El metro: ¿una esperanza del transporte urbano? o ¿Promesa incumplida?

Por: Elias Peroza,  Jeferson Tellez,  Cristian Mamián, Cristhian Garcia, Julián Bejarano

 

Estamos en una época de modernización, en la que la era tecnología avanza cada día más, y Bogotá no está inmersa en ello, el metro es uno de los proyectos en los que Bogotá ha decidido optar como alternativa de transporte.

La alternativa de transporte no es solo una vaga opción, por el contrario, es un deber del distrito garantizar que los ciudadanos se puedan transportar con comodidad y a un precio asequible para todos. En la actualidad, el Sistema integrado de transporte público y TransMilenio son insuficientes para cubrir tan alta demanda que genera Bogotá.
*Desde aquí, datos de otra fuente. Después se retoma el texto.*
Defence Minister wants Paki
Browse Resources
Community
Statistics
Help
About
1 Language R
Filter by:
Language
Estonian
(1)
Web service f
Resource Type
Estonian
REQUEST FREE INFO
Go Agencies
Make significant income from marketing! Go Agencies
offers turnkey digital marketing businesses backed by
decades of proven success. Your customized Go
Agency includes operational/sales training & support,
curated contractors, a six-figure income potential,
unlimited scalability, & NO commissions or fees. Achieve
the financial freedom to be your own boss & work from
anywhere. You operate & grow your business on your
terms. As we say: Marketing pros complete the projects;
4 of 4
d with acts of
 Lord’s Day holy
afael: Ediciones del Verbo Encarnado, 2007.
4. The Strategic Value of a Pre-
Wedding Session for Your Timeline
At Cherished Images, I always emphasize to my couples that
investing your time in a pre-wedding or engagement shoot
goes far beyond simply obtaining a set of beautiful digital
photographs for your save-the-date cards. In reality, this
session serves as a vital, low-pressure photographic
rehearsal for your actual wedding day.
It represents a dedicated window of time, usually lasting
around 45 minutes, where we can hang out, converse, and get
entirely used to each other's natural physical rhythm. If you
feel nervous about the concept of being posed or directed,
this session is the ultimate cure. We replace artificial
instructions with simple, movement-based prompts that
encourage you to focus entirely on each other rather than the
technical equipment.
Hay una verdad inamovible: Bogotá necesita metro, Tokio, desde el año de 1927 inauguró el metro, ahora la pregunta es ¿Por qué las administraciones de hace 8 décadas no prevén el aumento poblacional y la necesidad de una alternativa de transporte como lo es en la actualidad el metro?
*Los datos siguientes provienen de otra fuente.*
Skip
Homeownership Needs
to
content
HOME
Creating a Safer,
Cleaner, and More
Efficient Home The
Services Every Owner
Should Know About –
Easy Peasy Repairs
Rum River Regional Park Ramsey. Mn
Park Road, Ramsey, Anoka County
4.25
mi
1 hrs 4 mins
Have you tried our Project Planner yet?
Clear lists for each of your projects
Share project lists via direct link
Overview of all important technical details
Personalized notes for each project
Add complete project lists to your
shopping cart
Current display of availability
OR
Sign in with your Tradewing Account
Ahora bien, no solamente son problemas poblacionales, también económicos, 15 billones es la propuesta planteada por el distrito, destinados a la construcción del metro, repartiéndolos 70/30 donde los gastos establecidos se reparten entre la nación y el distrito. Además, el estado solamente tiene destinado 10,2 billones de pesos para infraestructura donde se incluyen obras fundamentales para la urbe.


Siendo el metro una necesidad inminente, es de aclarar que nuestros administradores no han hecho lo suficiente para contribuir a ello, Gustavo Petro y Samuel Moreno siendo alcaldes de los últimos 6 años han tenido como promesa electoral el metro en Bogotá, pero hasta ahora solamente se ha planeado junto al banco Mundial la parte del dinero, y ¿los riesgos ambientales? O ¿la retribución del distrito hacia los ciudadanos, se ha mencionado?, ¿habrá nuevos impuestos para la ciudadanía?


Por lo anterior, la necesidad del metro no puede llevar al afán a la hora de toma de decisiones. El siguiente paso es avanzar con los pies firmes, desafiando la insensatez y, muy importante, pensando en pro de las futuras generaciones y no en la futura elección de algún aspirante político.

Es un hecho fundamental que la alcaldía de Bogotá haga partícipe a la ciudadanía de las decisiones que se toman referente a ello.

No necesitamos más promesas falsas ni utópicas, necesitamos hechos, soluciones reales que beneficien a la población trabajadora del distrito que es la que se moviliza masivamente, por eso el metro ya no es considerado como una necesidad sino como un deber.